**INFORMATION SUPPLIED:**
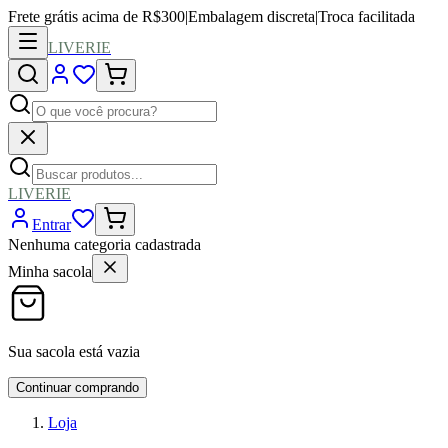
Frete grátis acima de R$300
|
Embalagem discreta
|
Troca facilitada
LIVERIE
LIVERIE
Entrar
Nenhuma categoria cadastrada
Minha sacola
Sua sacola está vazia
Continuar comprando
Loja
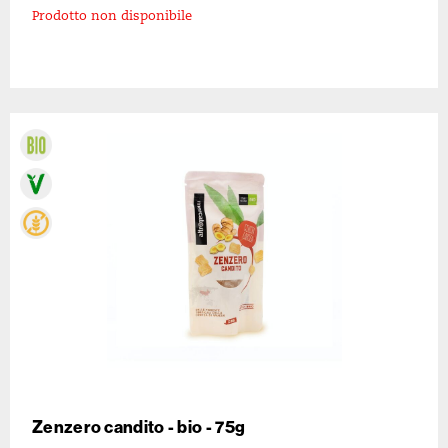
Prodotto non disponibile
Zenzero candito - bio - 75g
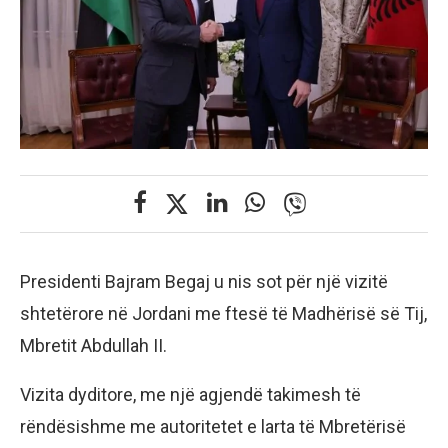
Presidenti Bajram Begaj u nis sot për një vizitë
shtetërore në Jordani me ftesë të Madhërisë së Tij,
Mbretit Abdullah II.
Vizita dyditore, me një agjendë takimesh të
rëndësishme me autoritetet e larta të Mbretërisë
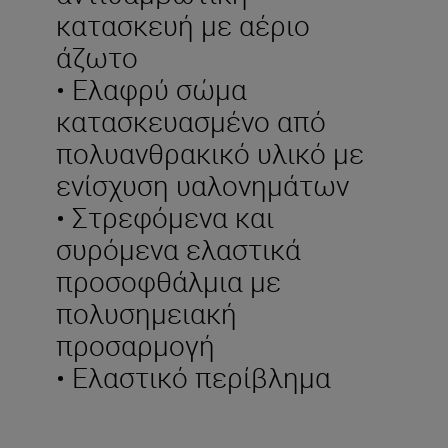
κατασκευή με αέριο
άζωτο
• Ελαφρύ σώμα
κατασκευασμένο από
πολυανθρακικό υλικό με
ενίσχυση υαλονημάτων
• Στρεφόμενα και
συρόμενα ελαστικά
προσοφθάλμια με
πολυσημειακή
προσαρμογή
• Ελαστικό περίβλημα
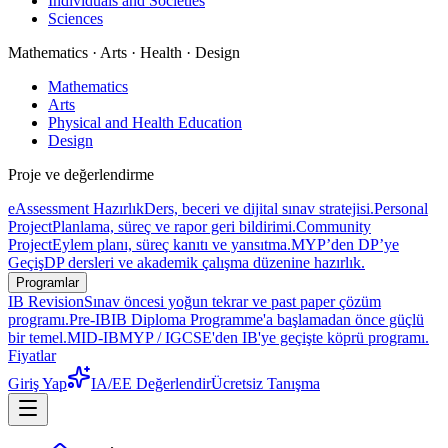
Individuals and Societies
Sciences
Mathematics · Arts · Health · Design
Mathematics
Arts
Physical and Health Education
Design
Proje ve değerlendirme
eAssessment Hazırlık
Ders, beceri ve dijital sınav stratejisi.
Personal
Project
Planlama, süreç ve rapor geri bildirimi.
Community
Project
Eylem planı, süreç kanıtı ve yansıtma.
MYP’den DP’ye
Geçiş
DP dersleri ve akademik çalışma düzenine hazırlık.
Programlar
IB Revision
Sınav öncesi yoğun tekrar ve past paper çözüm
programı.
Pre-IB
IB Diploma Programme'a başlamadan önce güçlü
bir temel.
MID-IB
MYP / IGCSE'den IB'ye geçişte köprü programı.
Fiyatlar
Giriş Yap
IA/EE Değerlendir
Ücretsiz Tanışma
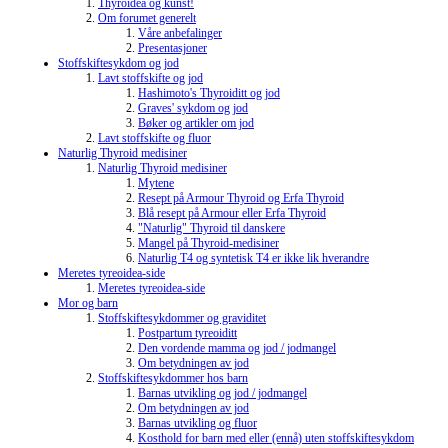
Thyroidea og kunst!
Om forumet generelt
Våre anbefalinger
Presentasjoner
Stoffskiftesykdom og jod
Lavt stoffskifte og jod
Hashimoto's Thyroiditt og jod
Graves' sykdom og jod
Bøker og artikler om jod
Lavt stoffskifte og fluor
Naturlig Thyroid medisiner
Naturlig Thyroid medisiner
Mytene
Resept på Armour Thyroid og Erfa Thyroid
Blå resept på Armour eller Erfa Thyroid
"Naturlig" Thyroid til danskere
Mangel på Thyroid-medisiner
Naturlig T4 og syntetisk T4 er ikke lik hverandre
Meretes tyreoidea-side
Meretes tyreoidea-side
Mor og barn
Stoffskiftesykdommer og graviditet
Postpartum tyreoiditt
Den vordende mamma og jod / jodmangel
Om betydningen av jod
Stoffskiftesykdommer hos barn
Barnas utvikling og jod / jodmangel
Om betydningen av jod
Barnas utvikling og fluor
Kosthold for barn med eller (ennå) uten stoffskiftesykdom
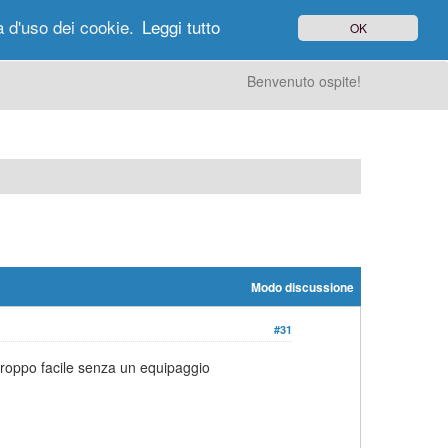
à d'uso dei cookie.
Leggi tutto
OK
gi di Oggi
Ricerca
Utenti
Altro
Benvenuto ospite!
Modo discussione
#31
 troppo facile senza un equipaggio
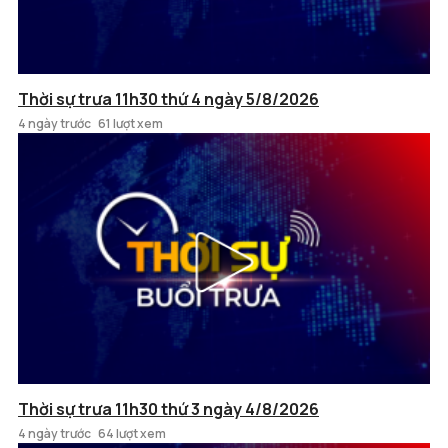
Thời sự trưa 11h30 thứ 4 ngày 5/8/2026
4 ngày trước
61 lượt xem
Thời sự trưa 11h30 thứ 3 ngày 4/8/2026
4 ngày trước
64 lượt xem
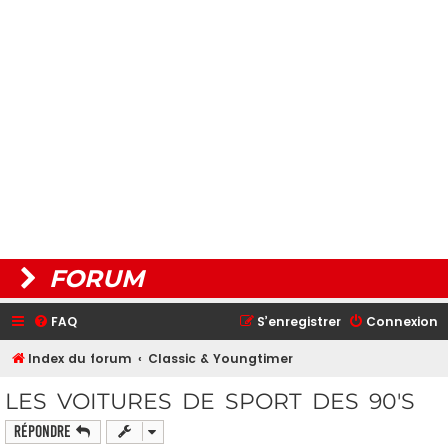
FORUM
FAQ
S’enregistrer
Connexion
Index du forum
Classic & Youngtimer
LES VOITURES DE SPORT DES 90'S
Répondre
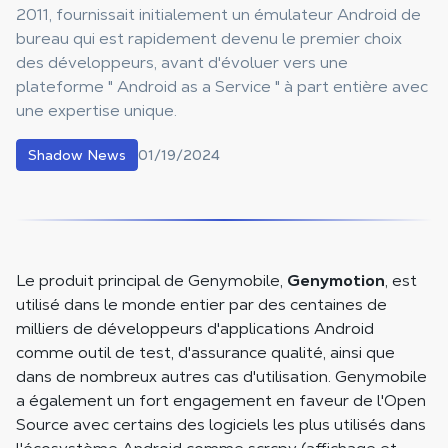
2011, fournissait initialement un émulateur Android de
bureau qui est rapidement devenu le premier choix
des développeurs, avant d'évoluer vers une
plateforme " Android as a Service " à part entière avec
une expertise unique.
01/19/2024
Shadow News
Le produit principal de Genymobile,
Genymotion
, est
utilisé dans le monde entier par des centaines de
milliers de développeurs d'applications Android
comme outil de test, d'assurance qualité, ainsi que
dans de nombreux autres cas d'utilisation. Genymobile
a également un fort engagement en faveur de l'Open
Source avec certains des logiciels les plus utilisés dans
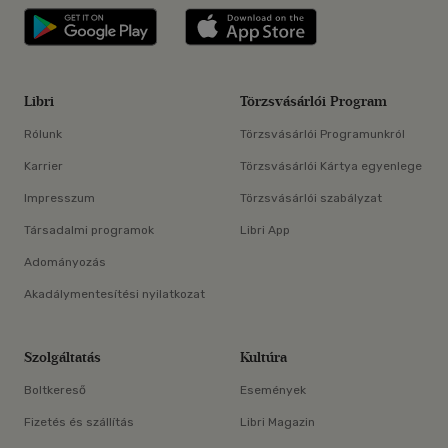
Libri applikáció Szerezd meg: Google P
Libri applikáció 
Libri
Törzsvásárlói Program
Rólunk
Törzsvásárlói Programunkról
Karrier
Törzsvásárlói Kártya egyenlege
Impresszum
Törzsvásárlói szabályzat
Társadalmi programok
Libri App
Adományozás
Akadálymentesítési nyilatkozat
Szolgáltatás
Kultúra
Boltkereső
Események
Fizetés és szállítás
Libri Magazin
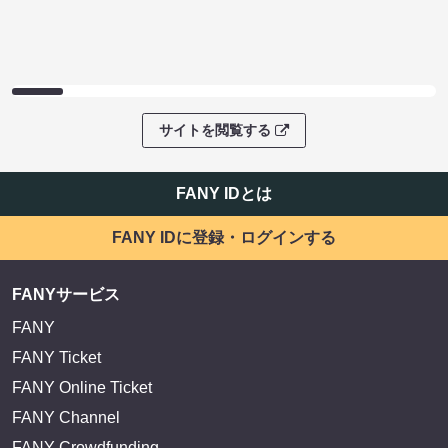
サイトを閲覧する
FANY IDとは
FANY IDに登録・ログインする
FANYサービス
FANY
FANY Ticket
FANY Online Ticket
FANY Channel
FANY Crowdfunding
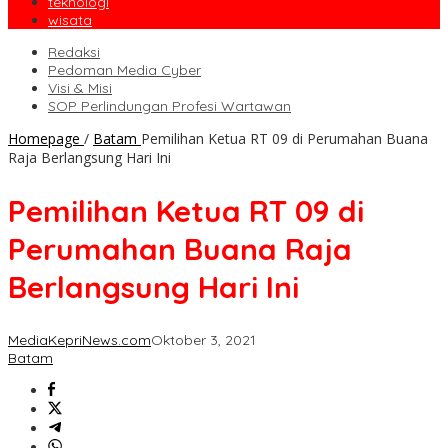
teknologi
wisata
Redaksi
Pedoman Media Cyber
Visi & Misi
SOP Perlindungan Profesi Wartawan
Homepage
/
Batam
Pemilihan Ketua RT 09 di Perumahan Buana
Raja Berlangsung Hari Ini
Pemilihan Ketua RT 09 di
Perumahan Buana Raja
Berlangsung Hari Ini
MediaKepriNews.com
Oktober 3, 2021
Batam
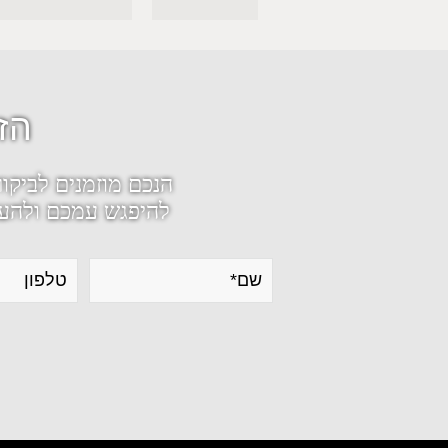
הז
הנכם מוזמנים לביקו
להיפגש עמכם ולהעני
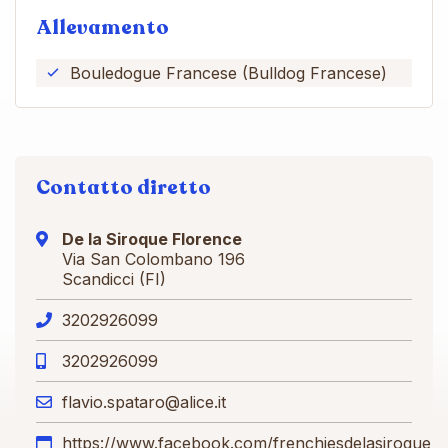
Allevamento
Bouledogue Francese (Bulldog Francese)
Contatto diretto
De la Siroque Florence
Via San Colombano 196
Scandicci (FI)
3202926099
3202926099
flavio.spataro@alice.it
https://www.facebook.com/frenchiesdelasiroque/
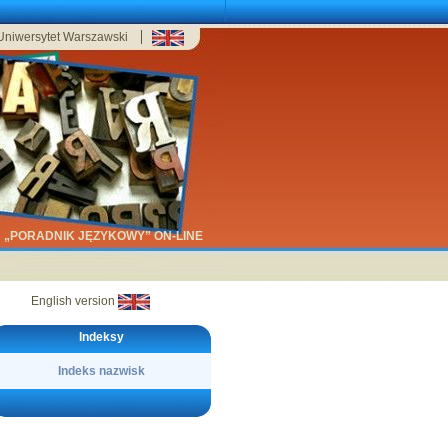
Uniwersytet Warszawski
„PORADNIK JĘZYKOWY” ON-LINE
English version
Indeksy
Indeks nazwisk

**WHAT YOU ARE ASKED TO DO:** Would you copy each line above exactly as given, dropping any images?

**REPLY TO THE TASK:**
Frete grátis acima de R$300
|
Embalagem discreta
|
Troca facilitada
LIVERIE
LIVERIE
Entrar
Nenhuma categoria cadastrada
Minha sacola
Sua sacola está vazia
Continuar comprando
Loja
Prodotto non disponibile
Zenzero candito - bio - 75g
Presidenti Bajram Begaj u nis sot për një vizitë
shtetërore në Jordani me ftesë të Madhërisë së Tij,
Mbretit Abdullah II.
Vizita dyditore, me një agjendë takimesh të
rëndësishme me autoritetet e larta të Mbretërisë
κατασκευή με αέριο
άζωτο
• Ελαφρύ σώμα
κατασκευασμένο από
πολυανθρακικό υλικό με
ενίσχυση υαλονημάτων
• Στρεφόμενα και
συρόμενα ελαστικά
προσοφθάλμια με
πολυσημειακή
προσαρμογή
• Ελαστικό περίβλημα
Individuals and Societies
Sciences
Mathematics · Arts · Health · Design
Mathematics
Arts
Physical and Health Education
Design
Proje ve değerlendirme
eAssessment Hazırlık
Ders, beceri ve dijital sınav stratejisi.
Personal
Project
Planlama, süreç ve rapor geri bildirimi.
Community
Project
Eylem planı, süreç kanıtı ve yansıtma.
MYP’den DP’ye
Geçiş
DP dersleri ve akademik çalışma düzenine hazırlık.
Programlar
IB Revision
Sınav öncesi yoğun tekrar ve past paper çözüm
programı.
Pre-IB
IB Diploma Programme'a başlamadan önce güçlü
bir temel.
MID-IB
MYP / IGCSE'den IB'ye geçişte köprü programı.
Fiyatlar
Giriş Yap
IA/EE Değerlendir
Ücretsiz Tanışma
Thyroidea og kunst!
Om forumet generelt
Våre anbefalinger
Presentasjoner
Stoffskiftesykdom og jod
Lavt stoffskifte og jod
Hashimoto's Thyroiditt og jod
Graves' sykdom og jod
Bøker og artikler om jod
Lavt stoffskifte og fluor
Naturlig Thyroid medisiner
Naturlig Thyroid medisiner
Mytene
Resept på Armour Thyroid og Erfa Thyroid
Blå resept på Armour eller Erfa Thyroid
"Naturlig" Thyroid til danskere
Mangel på Thyroid-medisiner
Naturlig T4 og syntetisk T4 er ikke lik hverandre
Meretes tyreoidea-side
Meretes tyreoidea-side
Mor og barn
Stoffskiftesykdommer og graviditet
Postpartum tyreoiditt
Den vordende mamma og jod / jodmangel
Om betydningen av jod
Stoffskiftesykdommer hos barn
Barnas utvikling og jod / jodmangel
Om betydningen av jod
Barnas utvikling og fluor
Kosthold for barn med eller (ennå) uten stoffskiftesykdom
à d'uso dei cookie.
Leggi tutto
OK
gi di Oggi
Ricerca
Utenti
Altro
Benvenuto ospite!
Modo discussione
#31
 troppo facile senza un equipaggio
Thời sự trưa 11h30 thứ 4 ngày 5/8/2026
4 ngày trước
61 lượt xem
Thời sự trưa 11h30 thứ 3 ngày 4/8/2026
4 ngày trước
64 lượt xem
FORUM
FAQ
S’enregistrer
Connexion
Index du forum
Classic & Youngtimer
LES VOITURES DE SPORT DES 90'S
Répondre
2011, fournissait initialement un émulateur Android de
bureau qui est rapidement devenu le premier choix
des développeurs, avant d'évoluer vers une
plateforme " Android as a Service " à part entière avec
une expertise unique.
01/19/2024
Shadow News
Le produit principal de Genymobile,
Genymotion
, est
utilisé dans le monde entier par des centaines de
milliers de développeurs d'applications Android
comme outil de test, d'assurance qualité, ainsi que
dans de nombreux autres cas d'utilisation. Genymobile
a également un fort engagement en faveur de l'Open
Source avec certains des logiciels les plus utilisés dans
Libri applikáció Szerezd meg: Google P
Libri applikáció 
Libri
Törzsvásárlói Program
Rólunk
Törzsvásárlói Programunkról
Karrier
Törzsvásárlói Kártya egyenlege
Impresszum
Törzsvásárlói szabályzat
Társadalmi programok
Libri App
Adományozás
Akadálymentesítési nyilatkozat
Szolgáltatás
Kultúra
Boltkereső
Események
Fizetés és szállítás
Libri Magazin
サイトを閲覧する
FANY IDとは
FANY IDに登録・ログインする
FANYサービス
FANY
FANY Ticket
FANY Online Ticket
FANY Channel
FANY Crowdfunding
teknologi
wisata
Redaksi
Pedoman Media Cyber
Visi & Misi
SOP Perlindungan Profesi Wartawan
Homepage
/
Batam
Pemilihan Ketua RT 09 di Perumahan Buana
Raja Berlangsung Hari Ini
Pemilihan Ketua RT 09 di
Perumahan Buana Raja
Berlangsung Hari Ini
MediaKepriNews.com
Oktober 3, 2021
Batam
הז
הנכם מוזמנים לביקו
להיפגש עמכם ולהעני
Allevamento
Bouledogue Francese (Bulldog Francese)
Contatto diretto
De la Siroque Florence
Via San Colombano 196
Scandicci (FI)
3202926099
3202926099
flavio.spataro@alice.it
https://www.facebook.com/frenchiesdelasiroque/
Uniwersytet Warszawski
„PORADNIK JĘZYKOWY” ON-LINE
English version
Indeksy
Indeks nazwisk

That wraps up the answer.